German tourists head to Mallorca. | CATI CLADERA


Germany is considering making all people returning from abroad face quarantine and compulsory COVID-19 tests after infection rates jumped above the level at which authorities say hospitals will be overstretched.

The latest proposal is contained in draft plans, seen by Reuters, which will be discussed by national and leaders later meeting when they are due to decide on the next round of measures to deal with the pandemic.

At their last meeting early this month, the leaders agreed a cautious opening, over the objections of Chancellor Angela Merkel, who warned that more infectious variants meant the pandemic would be hard to control.

According to the Robert Koch Institute for Infectious Diseases, the number of cases per 100,000 population over a week stood at 103.9 on Sunday, above the 100 threshold at which intensive care units can no longer keep up.

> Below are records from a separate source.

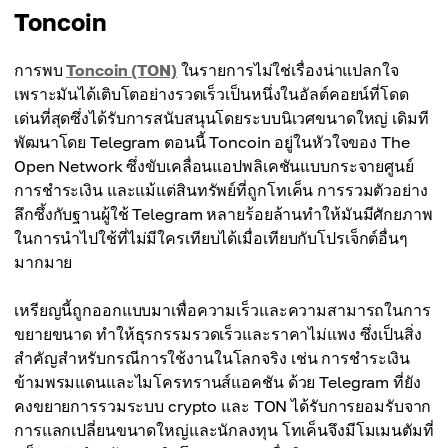
Toncoin
การพบ
Toncoin (TON)
ในรายการไม่ใช่เรื่องน่าแปลกใจ
เพราะมันได้เติบโตอย่างรวดเร็วเป็นหนึ่งในอัลต์คอยน์ที่โดด
เด่นที่สุดซึ่งได้รับการสนับสนุนโดยระบบนิเวศขนาดใหญ่ เดิมที
พัฒนาโดย Telegram ตอนนี้ Toncoin อยู่ในหัวใจของ The
Open Network ซึ่งขับเคลื่อนแอปพลิเคชันแบบกระจายศูนย์
การชำระเงิน และแม้แต่สินทรัพย์ที่ถูกโทเค็น การรวมตัวอย่าง
ลึกซึ้งกับฐานผู้ใช้ Telegram หลายร้อยล้านทำให้มันมีศักยภาพ
ในการนำไปใช้ที่ไม่มีใครเทียบได้เมื่อเทียบกับโปรเจ็กต์อื่นๆ
มากมาย
เหรียญนี้ถูกออกแบบมาเพื่อความเร็วและความสามารถในการ
ขยายขนาด ทำให้ธุรกรรมรวดเร็วและราคาไม่แพง ซึ่งเป็นสิ่ง
สำคัญสำหรับกรณีการใช้งานในโลกจริง เช่น การชำระเงิน
ข้ามพรมแดนและไมโครทรานส์แอคชัน ด้วย Telegram ที่ยัง
คงขยายการรวมระบบ crypto และ TON ได้รับการยอมรับจาก
การแลกเปลี่ยนขนาดใหญ่และนักลงทุน โทเค็นจึงมีโมเมนตัมที่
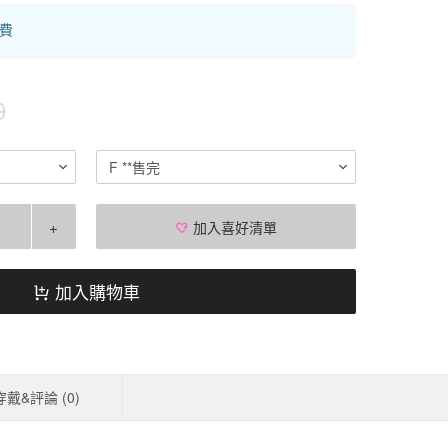
運費
0
F **售完
+
加入喜好清單
加入購物車
穿戴&評論 (
0
)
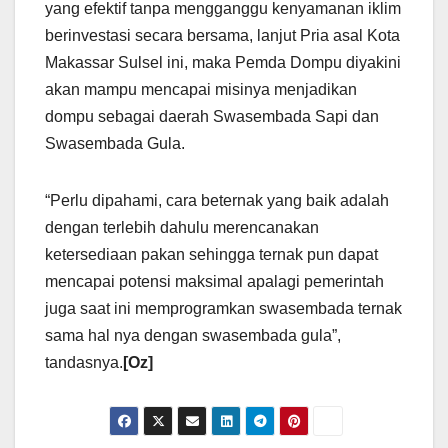
yang efektif tanpa mengganggu kenyamanan iklim
berinvestasi secara bersama, lanjut Pria asal Kota
Makassar Sulsel ini, maka Pemda Dompu diyakini
akan mampu mencapai misinya menjadikan
dompu sebagai daerah Swasembada Sapi dan
Swasembada Gula.
“Perlu dipahami, cara beternak yang baik adalah
dengan terlebih dahulu merencanakan
ketersediaan pakan sehingga ternak pun dapat
mencapai potensi maksimal apalagi pemerintah
juga saat ini memprogramkan swasembada ternak
sama hal nya dengan swasembada gula”,
tandasnya.
[Oz]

Public fatigue over lockdown measures, now in their fourth month, is growing but the numbers suggest state premiers may be forced to pull the «emergency brake» they agreed to on March 2, reversing the opening of some shops.

The new proposals appear directed at people considering holidaying in places, like Mallorca, which are not considered virus risk areas and therefore do not currently trigger a quarantine on returning to Germany.

Holiday destinations should be targeted "since we can expect that holidaymakers from many countries will meet in popular holiday destinations, letting COVID-19 variants spread easily," according to the draft plans.